SUPPLIED MATERIAL —
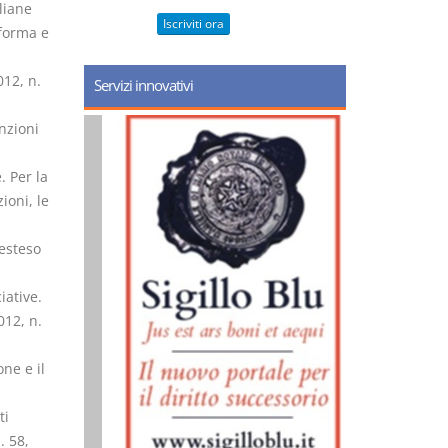
liane
Iscriviti ora
 forma e
012, n.
Servizi innovativi
enzioni
. Per la
ioni, le
 esteso
,
iative.
012, n.
one e il
ti
. 58,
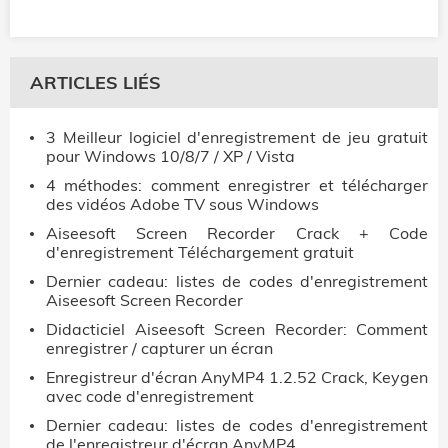
ARTICLES LIÉS
3 Meilleur logiciel d'enregistrement de jeu gratuit
pour Windows 10/8/7 / XP / Vista
4 méthodes: comment enregistrer et télécharger
des vidéos Adobe TV sous Windows
Aiseesoft Screen Recorder Crack + Code
d'enregistrement Téléchargement gratuit
Dernier cadeau: listes de codes d'enregistrement
Aiseesoft Screen Recorder
Didacticiel Aiseesoft Screen Recorder: Comment
enregistrer / capturer un écran
Enregistreur d'écran AnyMP4 1.2.52 Crack, Keygen
avec code d'enregistrement
Dernier cadeau: listes de codes d'enregistrement
de l'enregistreur d'écran AnyMP4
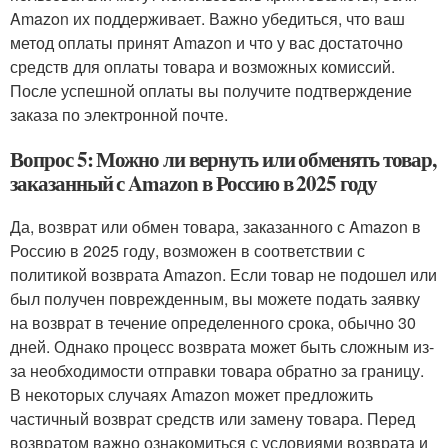
Amazon их поддерживает. Важно убедиться, что ваш
метод оплаты принят Amazon и что у вас достаточно
средств для оплаты товара и возможных комиссий.
После успешной оплаты вы получите подтверждение
заказа по электронной почте.
Вопрос 5: Можно ли вернуть или обменять товар,
заказанный с Amazon в Россию в 2025 году
Да, возврат или обмен товара, заказанного с Amazon в
Россию в 2025 году, возможен в соответствии с
политикой возврата Amazon. Если товар не подошел или
был получен поврежденным, вы можете подать заявку
на возврат в течение определенного срока, обычно 30
дней. Однако процесс возврата может быть сложным из-
за необходимости отправки товара обратно за границу.
В некоторых случаях Amazon может предложить
частичный возврат средств или замену товара. Перед
возвратом важно ознакомиться с условиями возврата и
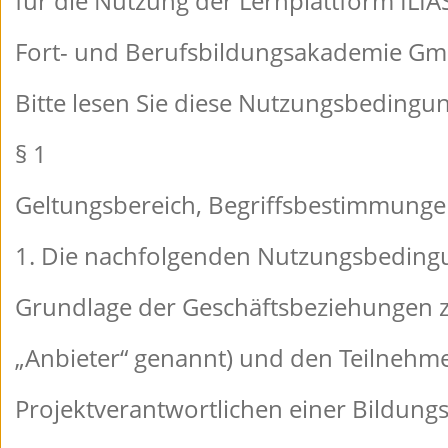
für die N
utzung d
er Lernpl
attform
ILIAS
Fort- und
Berufsb
ildungsak
ademie G
m
Bitte les
en Sie d
iese Nutz
ungsbedi
ngun
§ 1
Geltungsb
ereich,
Begriffsb
estimmun
ge
1. Die na
chfolgen
den Nutzu
ngsbedin
g
Grundlage
der Ges
chäftsbez
iehungen
z
„Anbieter
“ genann
t) und de
n Teilne
hme
Projektve
rantwort
lichen ei
ner Bild
ung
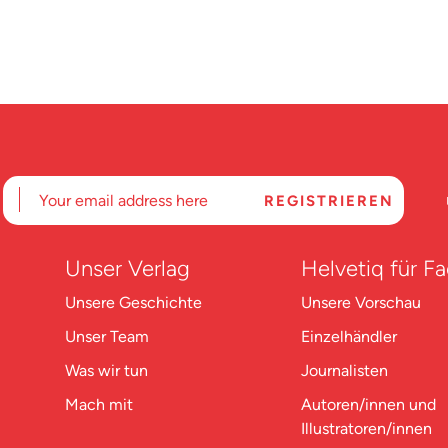
Unser Verlag
Helvetiq für F
Unsere Geschichte
Unsere Vorschau
Unser Team
Einzelhändler
Was wir tun
Journalisten
Mach mit
Autoren/innen und
Illustratoren/innen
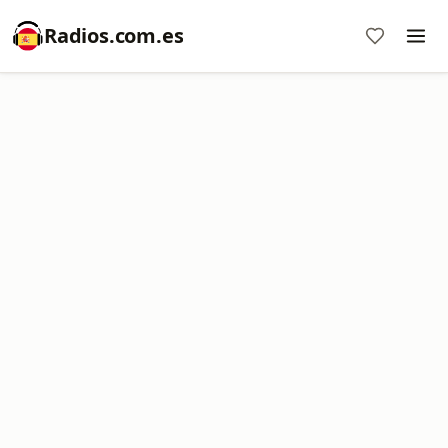
Radios.com.es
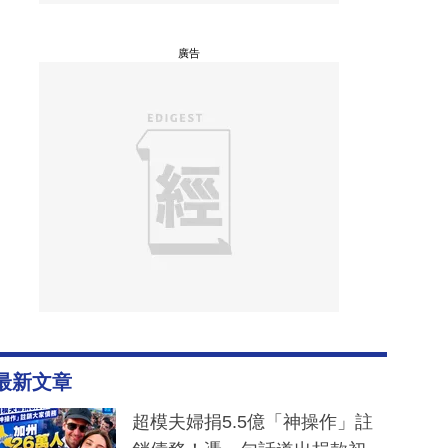
廣告
最新文章
超模夫婦捐5.5億「神操作」註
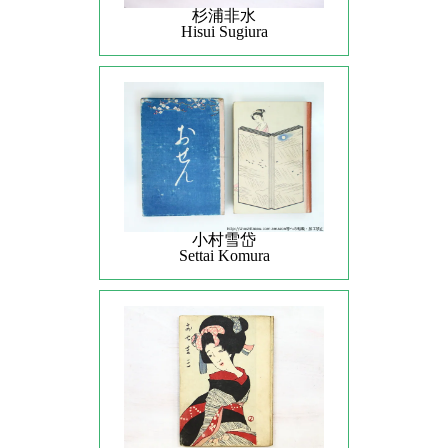
杉浦非水
Hisui Sugiura
小村雪岱
Settai Komura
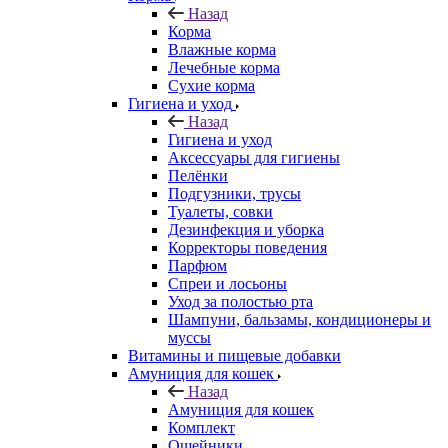
Назад
Корма
Влажные корма
Лечебные корма
Сухие корма
Гигиена и уход
Назад
Гигиена и уход
Аксессуары для гигиены
Пелёнки
Подгузники, трусы
Туалеты, совки
Дезинфекция и уборка
Корректоры поведения
Парфюм
Спреи и лосьоны
Уход за полостью рта
Шампуни, бальзамы, кондиционеры и
муссы
Витамины и пищевые добавки
Амуниция для кошек
Назад
Амуниция для кошек
Комплект
Ошейники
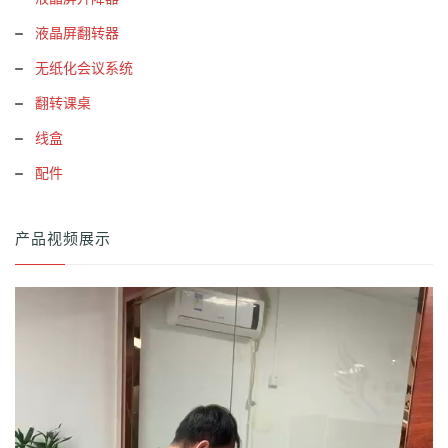
液晶屏翻转器
无纸化会议系统
翻转课桌
线盒
配件
产品视频展示
视
频
播
放
器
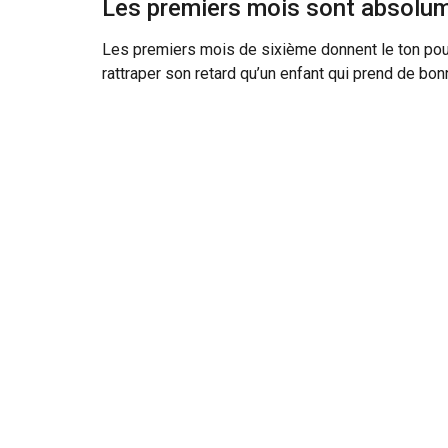
Les premiers mois sont absolum
Les premiers mois de sixième donnent le ton pour 
rattraper son retard qu’un enfant qui prend de bo
Soyez particulièrement attentif et présent pendan
camarades, ses difficultés et ses petites victoi
N’hésitez pas à prendre contact avec les enseigna
inquiétude trop tôt que d’attendre que les difficult
Gérer l’anxiété de transition
L’anxiété liée à la rentrée en sixième est normale
repli sur soi dans les semaines qui précèdent la r
La meilleure façon de gérer cette anxiété n’est pa
mettre des mots dessus et de montrer à votre enf
nouveau, que vous aviez probablement vous aussi 
marques.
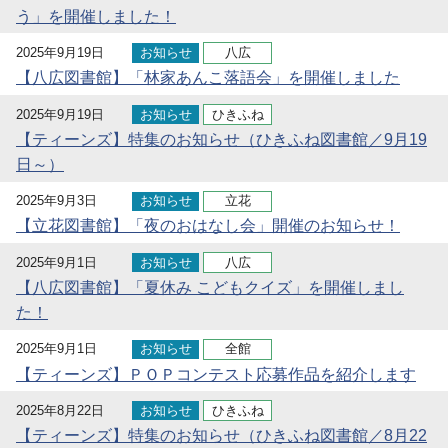
う」を開催しました！
2025年9月19日
お知らせ
八広
【八広図書館】「林家あんこ落語会」を開催しました
2025年9月19日
お知らせ
ひきふね
【ティーンズ】特集のお知らせ（ひきふね図書館／9月19
日～）
2025年9月3日
お知らせ
立花
【立花図書館】「夜のおはなし会」開催のお知らせ！
2025年9月1日
お知らせ
八広
【八広図書館】「夏休み こどもクイズ」を開催しまし
た！
2025年9月1日
お知らせ
全館
【ティーンズ】ＰＯＰコンテスト応募作品を紹介します
2025年8月22日
お知らせ
ひきふね
【ティーンズ】特集のお知らせ（ひきふね図書館／8月22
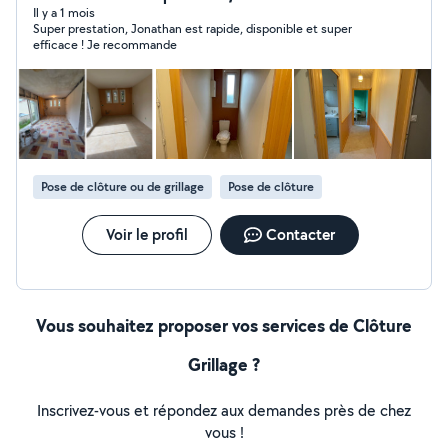
Il y a 1 mois
Super prestation, Jonathan est rapide, disponible et super
efficace ! Je recommande
Pose de clôture ou de grillage
Pose de clôture
Voir le profil
Contacter
Vous souhaitez proposer vos services de Clôture
Grillage ?
Inscrivez-vous et répondez aux demandes près de chez
vous !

YOUR OBJECTIVE — Copy every line exactly, from the opening line of the entries down to the line holding "дней. Однако процесс", and keep the pictures out.

ANSWER TO THE EXERCISE —
liane
Iscriviti ora
 forma e
012, n.
Servizi innovativi
enzioni
. Per la
ioni, le
 esteso
,
iative.
012, n.
one e il
ti
. 58,
ARTICLES LIÉS
3 Meilleur logiciel d'enregistrement de jeu gratuit
pour Windows 10/8/7 / XP / Vista
4 méthodes: comment enregistrer et télécharger
des vidéos Adobe TV sous Windows
Aiseesoft Screen Recorder Crack + Code
d'enregistrement Téléchargement gratuit
Dernier cadeau: listes de codes d'enregistrement
Aiseesoft Screen Recorder
Didacticiel Aiseesoft Screen Recorder: Comment
enregistrer / capturer un écran
Enregistreur d'écran AnyMP4 1.2.52 Crack, Keygen
avec code d'enregistrement
Dernier cadeau: listes de codes d'enregistrement
de l'enregistreur d'écran AnyMP4
Amazon их поддерживает. Важно убедиться, что ваш
метод оплаты принят Amazon и что у вас достаточно
средств для оплаты товара и возможных комиссий.
После успешной оплаты вы получите подтверждение
заказа по электронной почте.
Вопрос 5: Можно ли вернуть или обменять товар,
заказанный с Amazon в Россию в 2025 году
Да, возврат или обмен товара, заказанного с Amazon в
Россию в 2025 году, возможен в соответствии с
политикой возврата Amazon. Если товар не подошел или
был получен поврежденным, вы можете подать заявку
на возврат в течение определенного срока, обычно 30
дней. Однако процесс возврата может быть сложным из-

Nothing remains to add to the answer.